Camouflage Cowboy Read online

Page 3


  The knot came free and together he and Harlan pulled the bag off Matteo’s head. He blinked against the overhead lights and mumbled underneath the strip of duct tape over his mouth.

  Peeling up an edge, Nick stripped the tape off. Matteo let out a stream of profanity that echoed against the walls of the cubical. “Are you okay?” Nick asked, staring at the blazing red mark around Matt’s mouth and the taser burn on his neck.

  “I’ll live.”

  “What happened?” Harlan rocked back onto the floor.

  “Somebody jumped me from behind.” Matt sucked in three gulps of air in a row and sat up. “Got me with a Taser, shoved me into the corner and proceeded to squash me like a grape.”

  “Did you get a look at him?” Nick rose to his feet; Harlan followed. Bending down, they each put an arm around Matteo and helped him stand.

  “No. It happened too damn fast. One minute my soda was dropping, the next it was me.

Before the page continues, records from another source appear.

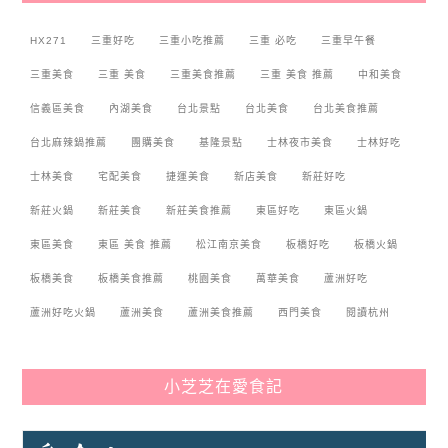
HX271
三重好吃
三重小吃推薦
三重 必吃
三重早午餐
三重美食
三重 美食
三重美食推薦
三重 美食 推薦
中和美食
信義區美食
內湖美食
台北景點
台北美食
台北美食推薦
台北麻辣鍋推薦
團購美食
基隆景點
士林夜市美食
士林好吃
士林美食
宅配美食
捷運美食
新店美食
新莊好吃
新莊火鍋
新莊美食
新莊美食推薦
東區好吃
東區火鍋
東區美食
東區 美食 推薦
松江南京美食
板橋好吃
板橋火鍋
板橋美食
板橋美食推薦
桃園美食
萬華美食
蘆洲好吃
蘆洲好吃火鍋
蘆洲美食
蘆洲美食推薦
西門美食
閱讀杭州
小芝芝在愛食記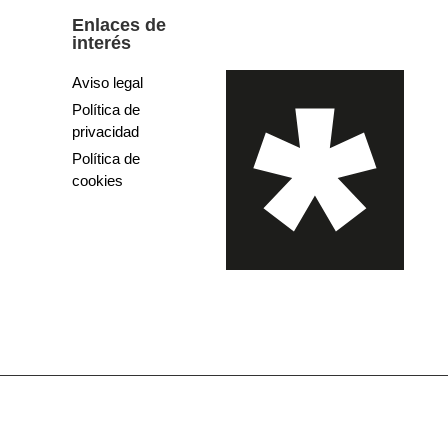
Enlaces de
interés
Aviso legal
Política de
privacidad
Política de
cookies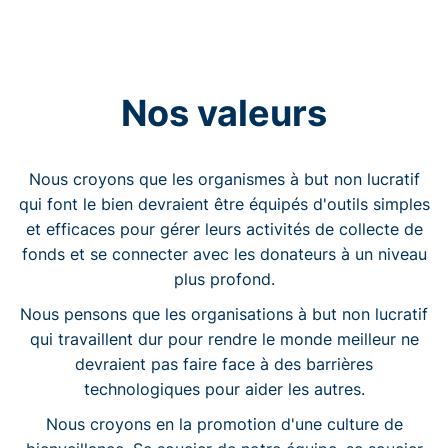
Nos valeurs
Nous croyons que les organismes à but non lucratif
qui font le bien devraient être équipés d'outils simples
et efficaces pour gérer leurs activités de collecte de
fonds et se connecter avec les donateurs à un niveau
plus profond.
Nous pensons que les organisations à but non lucratif
qui travaillent dur pour rendre le monde meilleur ne
devraient pas faire face à des barrières
technologiques pour aider les autres.
Nous croyons en la promotion d'une culture de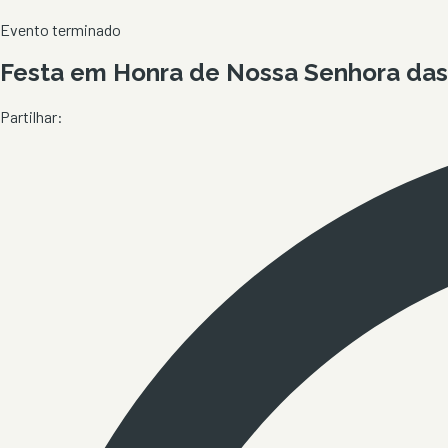
Evento terminado
Festa em Honra de Nossa Senhora das 
Partilhar: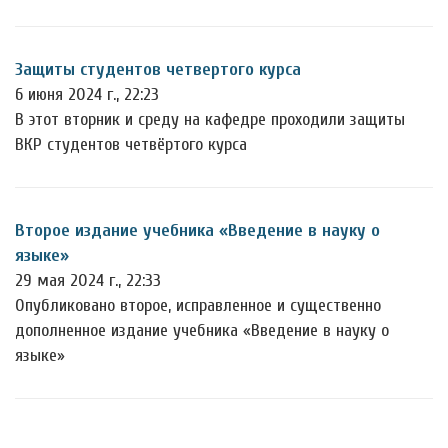
Защиты студентов четвертого курса
6 июня 2024 г., 22:23
В этот вторник и среду на кафедре проходили защиты
ВКР студентов четвёртого курса
Второе издание учебника «Введение в науку о
языке»
29 мая 2024 г., 22:33
Опубликовано второе, исправленное и существенно
дополненное издание учебника «Введение в науку о
языке»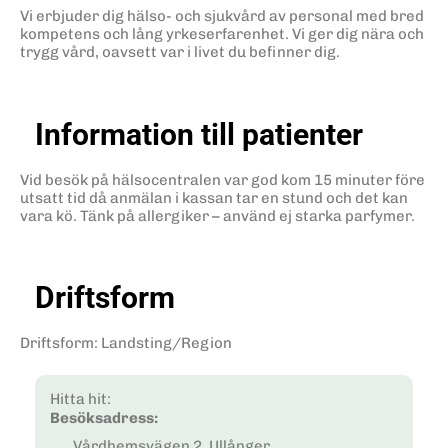
Vi erbjuder dig hälso- och sjukvård av personal med bred
kompetens och lång yrkeserfarenhet. Vi ger dig nära och
trygg vård, oavsett var i livet du befinner dig.
Information till patienter
Vid besök på hälsocentralen var god kom 15 minuter före
utsatt tid då anmälan i kassan tar en stund och det kan
vara kö. Tänk på allergiker – använd ej starka parfymer.
Driftsform
Driftsform
:
Landsting/Region
Hitta hit:
Besöksadress:
Vårdhemsvägen 2, Ullånger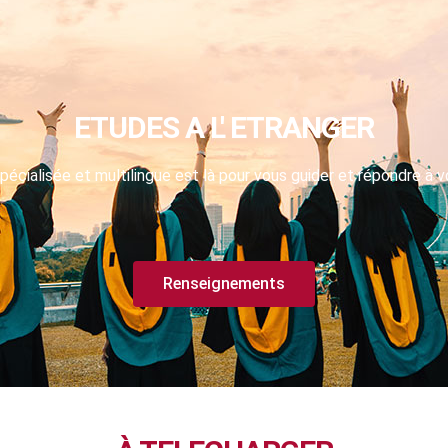
ETUDES A L' ETRANGER
pécialisée et multilingue est là pour vous guider et répondre à v
Renseignements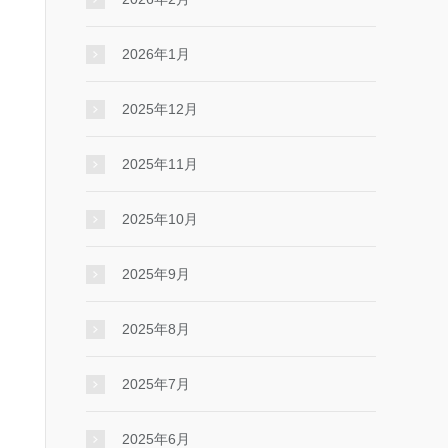
2026年1月
2025年12月
2025年11月
2025年10月
2025年9月
2025年8月
2025年7月
2025年6月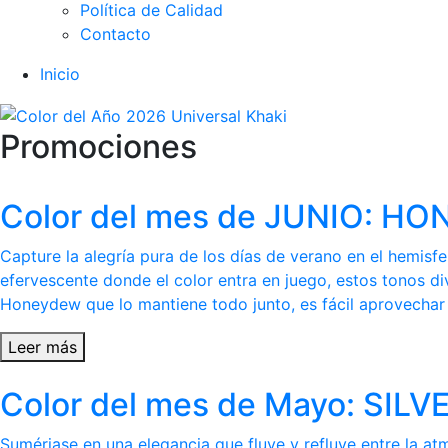
Política de Calidad
Contacto
Inicio
Promociones
Color del mes de JUNIO: 
Capture la alegría pura de los días de verano en el hemis
efervescente donde el color entra en juego, estos tonos di
Honeydew que lo mantiene todo junto, es fácil aprovechar l
Leer más
Color del mes de Mayo: SI
Sumérjase en una elegancia que fluye y refluye entre la at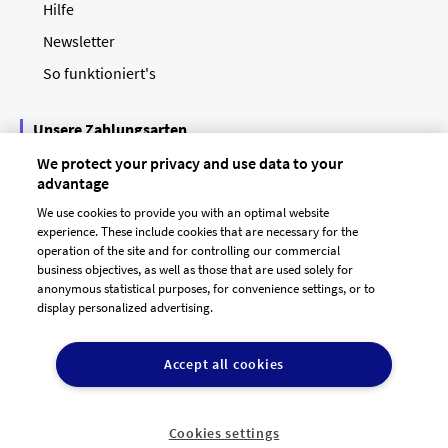
Hilfe
Newsletter
So funktioniert's
Unsere Zahlungsarten
We protect your privacy and use data to your
advantage
We use cookies to provide you with an optimal website
experience. These include cookies that are necessary for the
operation of the site and for controlling our commercial
business objectives, as well as those that are used solely for
anonymous statistical purposes, for convenience settings, or to
display personalized advertising.
© 2026 designenlassen.de
AGB Auftraggeber
Accept all cookies
AGB Dienstleister
Datenschutz
Impressum
Vergütungsregeln
Cookie-Einstellungen

DE
Cookies settings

I did get one punch in, but it felt like I’d slugged an oak.”

  “Big guy, huh?” Speculation laced through Nick’s mind. The description of a powerful perpetrator coincided with Harlan’s description of the man he’d seen getting into the elevator. “Could be the guy we saw running across the parking lot.”

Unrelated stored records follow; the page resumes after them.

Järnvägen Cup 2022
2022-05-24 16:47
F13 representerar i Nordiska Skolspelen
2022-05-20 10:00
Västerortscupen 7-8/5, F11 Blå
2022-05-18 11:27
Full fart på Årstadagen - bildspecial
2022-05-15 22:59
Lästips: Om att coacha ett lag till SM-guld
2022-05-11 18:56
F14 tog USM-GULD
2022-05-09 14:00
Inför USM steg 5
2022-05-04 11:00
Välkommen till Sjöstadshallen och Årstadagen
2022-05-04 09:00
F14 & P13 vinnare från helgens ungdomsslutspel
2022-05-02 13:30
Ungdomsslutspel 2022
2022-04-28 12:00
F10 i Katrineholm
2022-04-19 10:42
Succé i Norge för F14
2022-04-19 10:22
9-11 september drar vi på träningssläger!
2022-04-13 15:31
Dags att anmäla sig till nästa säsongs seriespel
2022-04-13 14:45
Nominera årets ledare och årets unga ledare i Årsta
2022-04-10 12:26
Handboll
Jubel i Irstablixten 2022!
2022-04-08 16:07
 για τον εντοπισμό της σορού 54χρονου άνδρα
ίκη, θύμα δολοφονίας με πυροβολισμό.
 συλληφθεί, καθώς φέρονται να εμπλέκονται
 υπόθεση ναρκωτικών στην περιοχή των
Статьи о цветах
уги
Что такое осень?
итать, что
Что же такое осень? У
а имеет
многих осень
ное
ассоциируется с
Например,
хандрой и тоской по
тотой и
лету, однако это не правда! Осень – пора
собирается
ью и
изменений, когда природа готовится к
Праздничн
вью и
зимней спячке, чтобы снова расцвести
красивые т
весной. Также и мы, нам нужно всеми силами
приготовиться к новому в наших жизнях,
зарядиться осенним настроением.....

  Together they helped Matteo out into the corridor.

  “I’ve got this,” Matt said as he got his legs working and shrugged off their help. “What’s up with Lewis?” He nodded toward the commotion down the hall.

  “Coded half an hour ago. They’re working to save his life right now.” Nick spotted Nolan gesturing in their direction. “Come on. Maybe they’ve revived him.”

  They walked back down the corridor and stopped next to Nolan in the doorway of Trevor Lewis’s room. He looked up and shook his head, his mouth set in a grim line.

  From inside, behind a privacy curtain, Nick clearly heard a male voice above the hum of a heart monitor and the whoosh of air being forced into Trevor Lewis’s lungs through a bag valve mask.

  “Stop CPR. Check the monitor.”

  “Still a flat line, Dr. Karnahan.”

  “I’m going to call it. Time of death, 5:41 p.m.”

  Chapter Three

  Nick fidgeted in his chair as he glanced around the conference table at the CSaI team members: Nolan Law, Parker McKenna, Matteo Soarez, Wade Coltrane and Harlan McClain. They were all officially in battle mode after the events at Holy Cross Hospital, and their motto—For Country; For Brotherhood; For Love—never rang more true. Too bad their boss and mentor, Bart Bellows, was out sick, battling a persistent case of bronchitis.

  He swallowed, trying to alleviate the knot of gratitude that squeezed in his chest. He had Bart to thank, along with every man sitting at the table right now. Because of them, he was almost whole again. He reined in his emotions and tried to focus on the case at hand. Trevor Lewis’s autopsy report was decisive. He’d been injected with a large dose of potassium chloride, enough to stop an elephant’s heart, and the hospital’s surveillance footage had confirmed the man they’d seen running across the parking lot had been in Lewis’s room moments before Nolan and Harlan arrived. He’d also been the one who followed Matt into the vending-machine room and tried to make him a human pancake with a sandwich cooler.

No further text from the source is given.